**Work task:**
In your copy, leave out all pictures and reproduce every entry exactly.

**Records:**
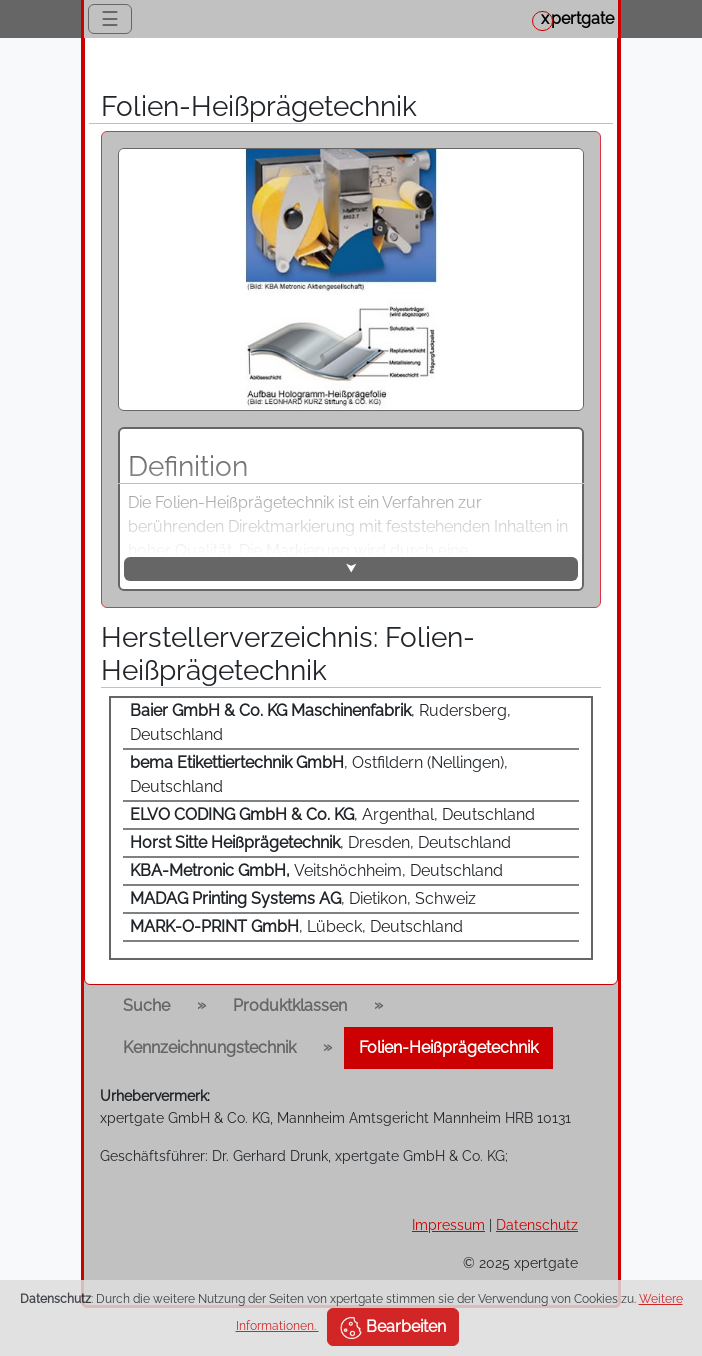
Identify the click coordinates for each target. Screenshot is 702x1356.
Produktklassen (290, 1005)
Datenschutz (537, 1224)
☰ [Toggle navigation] (110, 19)
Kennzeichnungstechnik (209, 1047)
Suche (146, 1005)
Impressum (448, 1224)
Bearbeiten (393, 1328)
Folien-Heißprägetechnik (448, 1047)
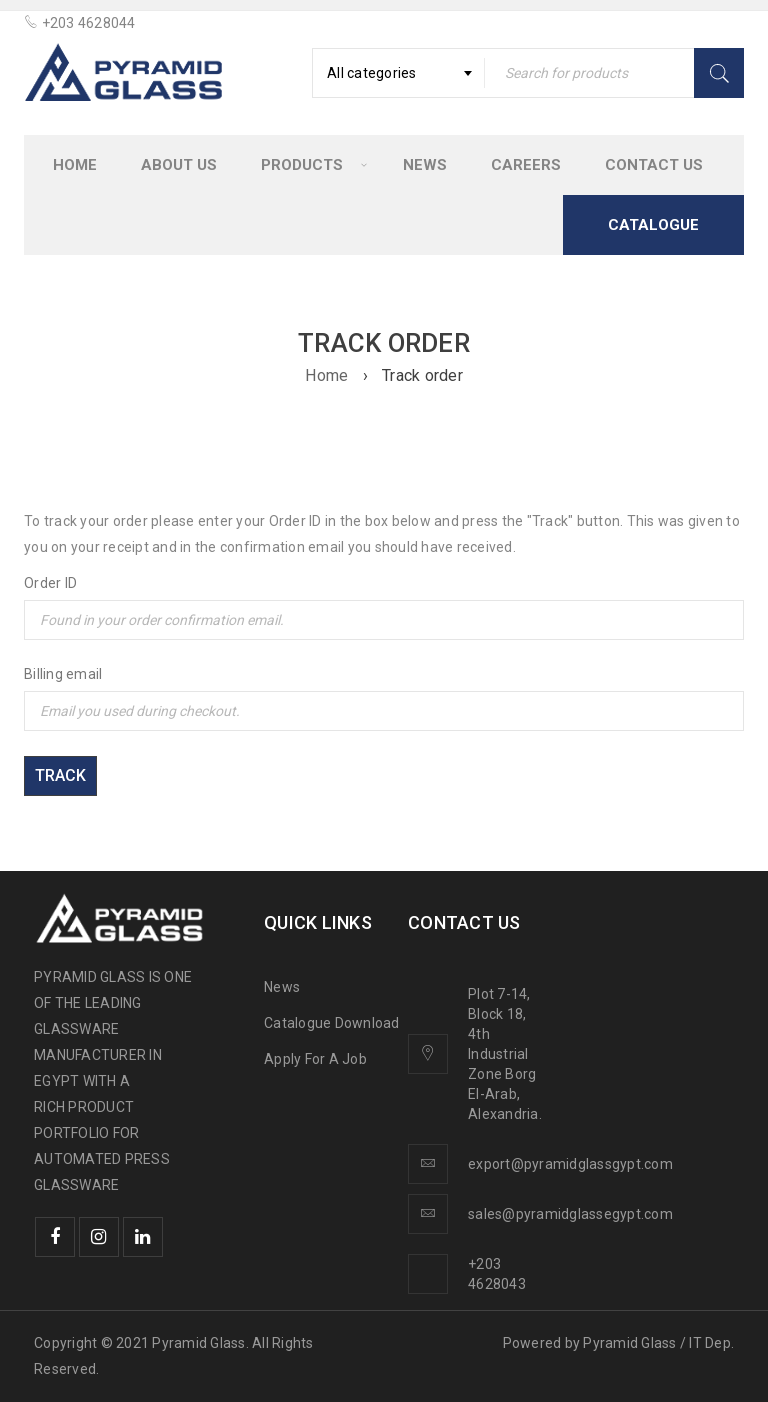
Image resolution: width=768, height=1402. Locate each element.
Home (326, 375)
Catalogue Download (333, 1023)
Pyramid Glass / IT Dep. (658, 1343)
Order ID (50, 583)
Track (60, 775)
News (282, 987)
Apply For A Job (315, 1059)
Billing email (63, 674)
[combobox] (398, 73)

**Output of the exercise:**
Identify the click coordinates for each target. Screenshot is 702x1356.
Produktklassen (290, 1005)
Datenschutz (537, 1224)
☰ [Toggle navigation] (110, 19)
Kennzeichnungstechnik (209, 1047)
Suche (146, 1005)
Impressum (448, 1224)
Bearbeiten (393, 1328)
Folien-Heißprägetechnik (448, 1047)
Image resolution: width=768, height=1402. Locate each element.
Home (326, 375)
Catalogue Download (333, 1023)
Pyramid Glass / IT Dep. (658, 1343)
Order ID (50, 583)
Track (60, 775)
News (282, 987)
Apply For A Job (315, 1059)
Billing email (63, 674)
[combobox] (398, 73)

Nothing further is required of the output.